# Implementing a Transformer

In this notebook, you will build an Encoder-Decoder Autoregressive Transformer. While the main classes and structures are already provided, you will gradually implement the core functions of the Transformer architecture.

Before diving into the implementation, take a moment to revisit the core components of Transformers. Keep in mind that we will implement an autoregressive encoder-decoder model — try to think this influences its components.

### 0. Warm-up: A brief practice of torch.nn
Our implementation primarily uses `torch.nn` classes, such as `nn.Linear`, `nn.ReLU`, `nn.LayerNorm`, and `nn.Dropout`. These modules offer essential operations such as fully connected layers (`nn.Linear`), activation functions (`nn.ReLU`), and normalization (`nn.LayerNorm`), forming the core building blocks of our model.

Below are some examples.

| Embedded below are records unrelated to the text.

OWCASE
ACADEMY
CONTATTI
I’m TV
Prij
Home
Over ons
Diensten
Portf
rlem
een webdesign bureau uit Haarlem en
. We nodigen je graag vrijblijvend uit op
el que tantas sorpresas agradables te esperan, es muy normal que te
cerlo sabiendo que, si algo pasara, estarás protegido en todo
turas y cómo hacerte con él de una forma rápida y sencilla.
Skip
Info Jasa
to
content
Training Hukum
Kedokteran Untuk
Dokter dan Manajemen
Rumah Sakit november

Feel free to play around with the code and make sure that you understand what the different function calls do.

In [None]:
import torch
import torch.nn as nn
import torch.optim as optim
import torch.utils.data as data
import math
torch.manual_seed(33)

In [None]:
my_dim = 20
x = torch.randint(-10,10,(my_dim,)) # Any Random Vector or Matrix
x

In [None]:
my_relu = nn.ReLU()
my_relu(x)

In [None]:
my_linear = nn.Linear(my_dim, my_dim*3) # Linear Model
y = torch.randn(my_dim, my_dim) # Any Random Vector or Matrix
output = my_linear(y)
print(output.size())

You can learn more about using `torch.nn` in the official PyTorch documentation: https://pytorch.org/docs/stable/nn.html

### 1. Multi Head Attention

We will start by implementing the key component of Transformers -- Multi-Head Attention (MHA).

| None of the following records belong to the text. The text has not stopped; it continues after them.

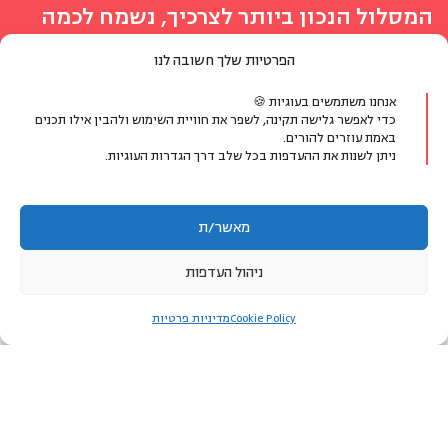
המסלול הנכון ביותר לצרכיך, נשמח לכמה
פרטים ונחזור אליך
הפרטיות שלך חשובה לנו
מעדיפים לדבר?
אנחנו משתמשים בעוגיות 🍪
כדי לאפשר גלישה תקינה, לשפר את חוויית השימוש ולהבין אילו תכנים
באמת עוזרים להורים.
ניתן לשנות את ההעדפות בכל שלב דרך הגדרות העוגיות.
077-8048400
או צרו קשר בווטסאפ
מאשר/ת
ניהול העדפות
הפרטים שימסרו ישמשו ליצירת קשר ולמתן מענה לפנייתך בלבד.
לאזור האישי
Cookie Policy
מדיניות פרטיות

This class provides a basic implementation of MHA. Your task is to implement the function `scaled_dot_product_attention`. This function calculates the attetntion vectors as we learned in class. Before starting, ensure you understand the other functions in this class, especially `forward`.  You do not need to implement any algebraic functions manually, everything you need is available in `math` and `torch`.

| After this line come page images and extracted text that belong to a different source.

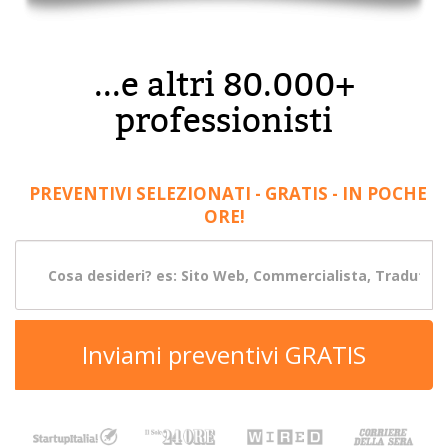
...e altri 80.000+
professionisti
PREVENTIVI SELEZIONATI - GRATIS - IN POCHE
ORE!
Inviami preventivi GRATIS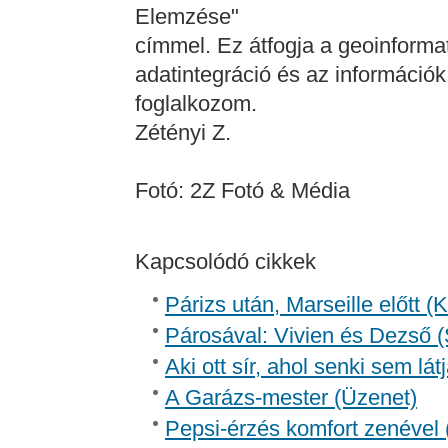
Elemzése"
címmel. Ez átfogja a geoinform
adatintegráció és az információ
foglalkozom.
Zétényi Z.
Fotó: 2Z Fotó & Média
Kapcsolódó cikkek
Párizs után, Marseille előtt 
Párosával: Vivien és Dezső (
Aki ott sír, ahol senki sem lát
A Garázs-mester (Üzenet)
Pepsi-érzés komfort zenével (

MHA feeds the representations from the previous layer into multiple attention heads, each with its own learned parameter matrices for queries (Q), keys (K), and values (V). Each head independently computes __scaled dot-product__ attention, as outlined below:

**(1)** The initial attention scores are computed as follows:

$attn\_scores = \frac{QK^T}{\sqrt{d_k}}$


Since Q and K are structured with the first dimension as the batch size and the second as the number of heads, ensure you transpose K correctly across the last two dimensions using:

    K.transpose(-2, -1)

**(2)** Next, the mask is applied, and attention probabilities are computed using the softmax function (use `torch.softmax`). Recall that masking is done with 'minus infinity' so that the resulting probability after softmax is effectively 0.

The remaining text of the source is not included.